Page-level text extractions

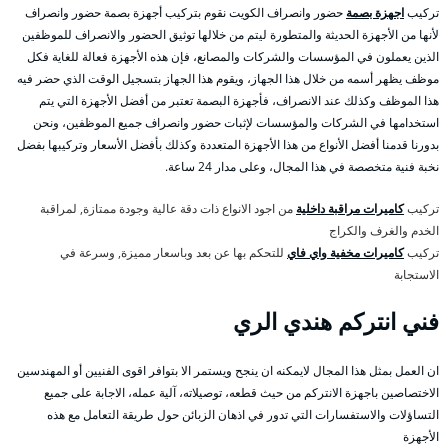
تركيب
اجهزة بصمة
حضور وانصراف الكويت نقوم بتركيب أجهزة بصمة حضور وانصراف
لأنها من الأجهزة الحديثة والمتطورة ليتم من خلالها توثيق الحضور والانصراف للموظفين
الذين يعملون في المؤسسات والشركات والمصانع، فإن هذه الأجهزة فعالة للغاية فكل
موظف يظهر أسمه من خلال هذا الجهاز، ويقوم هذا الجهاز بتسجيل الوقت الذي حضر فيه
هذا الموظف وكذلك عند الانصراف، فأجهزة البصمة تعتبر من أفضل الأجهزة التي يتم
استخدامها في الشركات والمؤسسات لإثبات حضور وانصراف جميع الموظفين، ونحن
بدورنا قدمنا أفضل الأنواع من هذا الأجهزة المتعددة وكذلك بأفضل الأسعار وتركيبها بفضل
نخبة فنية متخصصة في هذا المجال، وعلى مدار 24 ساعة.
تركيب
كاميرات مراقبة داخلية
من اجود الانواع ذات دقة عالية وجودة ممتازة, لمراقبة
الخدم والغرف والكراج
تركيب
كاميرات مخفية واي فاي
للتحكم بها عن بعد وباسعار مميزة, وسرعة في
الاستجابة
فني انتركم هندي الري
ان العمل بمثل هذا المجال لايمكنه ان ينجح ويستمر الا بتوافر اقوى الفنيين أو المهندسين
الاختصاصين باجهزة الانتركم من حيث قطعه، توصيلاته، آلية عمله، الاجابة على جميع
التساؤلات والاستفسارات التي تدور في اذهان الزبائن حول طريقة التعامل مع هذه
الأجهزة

◆ Task prompt:
In the entries above, please find the line with "من اجود الانواع" and the line with "الاختصاصين باجهزة الانتركم", then write out exactly those two lines and every line between them, and nothing more.

◆ Answer space:
من اجود الانواع ذات دقة عالية وجودة ممتازة, لمراقبة
الخدم والغرف والكراج
تركيب
كاميرات مخفية واي فاي
للتحكم بها عن بعد وباسعار مميزة, وسرعة في
الاستجابة
فني انتركم هندي الري
ان العمل بمثل هذا المجال لايمكنه ان ينجح ويستمر الا بتوافر اقوى الفنيين أو المهندسين
الاختصاصين باجهزة الانتركم من حيث قطعه، توصيلاته، آلية عمله، الاجابة على جميع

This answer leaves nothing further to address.